HTMLParsing - CocoaDev

Hi all,

I am now an experienced Cocoa programmer, but one thing has been bugging me for a quite a while now. I moved from VB and VC++, and there was a function which allowed me to call in a file and read through line by line and do something with these lines (usually save into an array). I was wondering, is there any equivalent for Cocoa? I really need it for parsing an HTML file.

If anyone has any better ideas for parsing the file, feel free to enlighten me as I am all ears.

Thanks for you time.

I’ve been programming in Cocoa for about two years (C for about 5), but I’m not much of an HTML expert. Objective C isn’t the easiest language to parse text. “sed” and “awk” are great command line text tools if you know them. If you know Perl, I’ve heard that people have built Cocoa objects that wrap it.

There are a bunch of really knowledgable Cocoa programmers that frequent this site (I’m not one of them), so you have a good chance of getting some useful info.

If you have to parse text with Objective C here are some useful things I’ve come across.

NSString *html=[NSString stringWithContentsOfFile:file];
NSArray *lines=[html componentsSeparatedByString:@”\n”];
always use NSEnumerators when searching every line. objEnum=[lines objectEnumerator]]; while (obj=[objEnum nextObject) {};
RegularExpressions - http://www.lorax.com/FreeStuff/MOKit.html
look closely at the documentation for NSString and NSMutableString. These two classes have about every low level text edit function you would need to build your own object to parse HTML.

–zootbobbalu

Thanks for that tip. After alot of mucking around, it now works like a charm (I had to add code). Again, thanks. :-)

Could anyone post some source code? I’m trying to figure out how to work around the HTML tags. Thanks.

Take a look at the boost spirit libararies. I use them for my parsing and they work great. They’re C++ libararies and they allow you to inline EBNF grammar descriptions straight into your C++ code and then assembles the parser at compile time (dynamic options also available).

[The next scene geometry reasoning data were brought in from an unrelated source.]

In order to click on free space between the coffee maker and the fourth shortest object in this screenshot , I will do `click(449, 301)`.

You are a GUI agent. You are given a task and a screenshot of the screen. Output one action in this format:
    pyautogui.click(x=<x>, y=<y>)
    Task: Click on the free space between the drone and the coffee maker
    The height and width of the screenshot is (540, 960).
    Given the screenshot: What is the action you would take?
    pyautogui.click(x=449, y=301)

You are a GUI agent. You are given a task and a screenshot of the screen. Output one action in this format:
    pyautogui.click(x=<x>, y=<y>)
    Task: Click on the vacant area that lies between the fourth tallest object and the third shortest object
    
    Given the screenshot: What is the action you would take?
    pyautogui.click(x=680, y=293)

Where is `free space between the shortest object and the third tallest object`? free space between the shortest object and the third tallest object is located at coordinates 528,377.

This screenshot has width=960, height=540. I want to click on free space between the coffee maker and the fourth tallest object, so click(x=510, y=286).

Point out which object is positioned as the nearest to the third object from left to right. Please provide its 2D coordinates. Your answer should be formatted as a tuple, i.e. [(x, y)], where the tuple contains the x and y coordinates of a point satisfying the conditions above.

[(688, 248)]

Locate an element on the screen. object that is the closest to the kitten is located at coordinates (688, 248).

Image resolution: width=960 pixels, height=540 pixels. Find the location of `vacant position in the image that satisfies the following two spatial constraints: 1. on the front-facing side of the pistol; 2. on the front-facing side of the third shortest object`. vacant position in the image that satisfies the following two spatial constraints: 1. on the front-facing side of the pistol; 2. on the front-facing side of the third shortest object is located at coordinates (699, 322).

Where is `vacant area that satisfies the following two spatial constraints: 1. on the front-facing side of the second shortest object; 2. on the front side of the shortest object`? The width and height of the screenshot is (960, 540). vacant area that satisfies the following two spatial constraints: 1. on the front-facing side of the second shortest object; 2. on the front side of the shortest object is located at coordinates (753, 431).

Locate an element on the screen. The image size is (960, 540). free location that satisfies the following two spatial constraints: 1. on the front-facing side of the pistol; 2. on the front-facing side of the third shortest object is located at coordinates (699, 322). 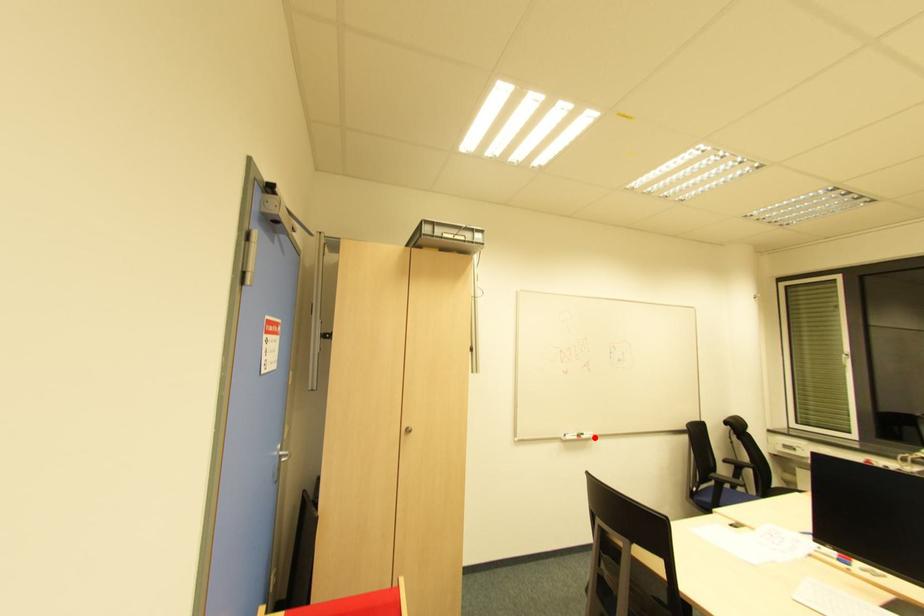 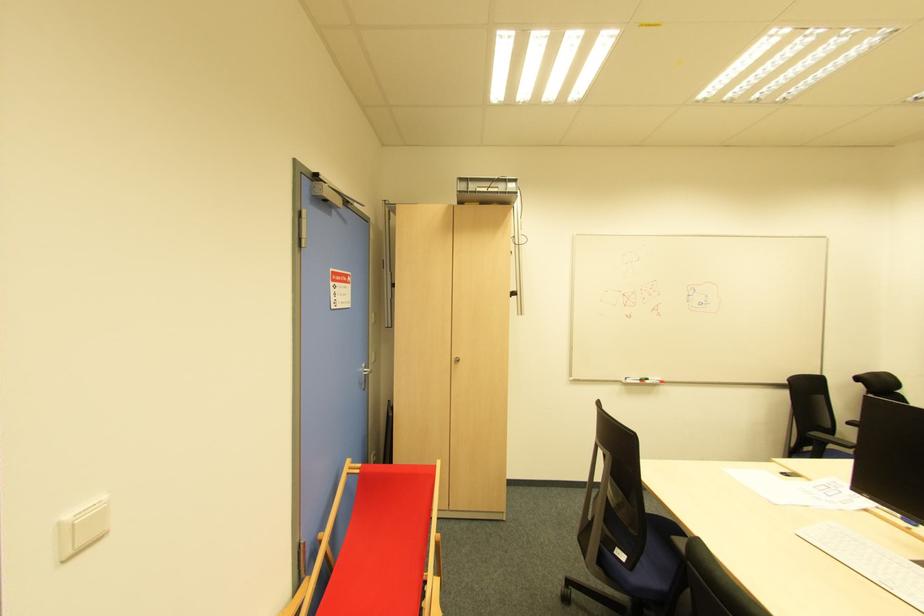 Locate, in the second image, the point that corresponds to the highlighted location in the first image.

(662, 383)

You can just use Objective-C++ and have these libararies do the grunt work of parsing. They work just as well as lex and yacc just save you the time of compiling seperate programs and so forth. Here’s a link: http://www.boost.org/libs/spirit/index.html

Code might look something like this:

void handletag(const char * first, const char * last) { std::string str(first,last); std::cout « “This is what’s inside the tag: “ « str; }

rule<> html_tag= ch_p(‘<’) « (*anychar_p)[&handletag] « ch_p(‘>’);

parse(“",html_tag,space_p);

FranciscoTolmasky

I read the HTML I wanted to parse into an NSString, then used AGRegex to split the input into chunks - tag-oriented rather than line-oriented. (Don’t assume an HTML file is neatly split into lines.) The RE I used was @”[<>] [<>]”. This gave me an NSArray in which element was one of (a) an opening tag, possibly with attributes; (b) element content (i.e. CDATA); or (c) a closing tag.

RickInnis

I’m surprised nobody has mentioned NSScanner yet. It lets you walk over the characters in an array until you hit a particular string, or a character out of an NSCharacterSet, and lots more.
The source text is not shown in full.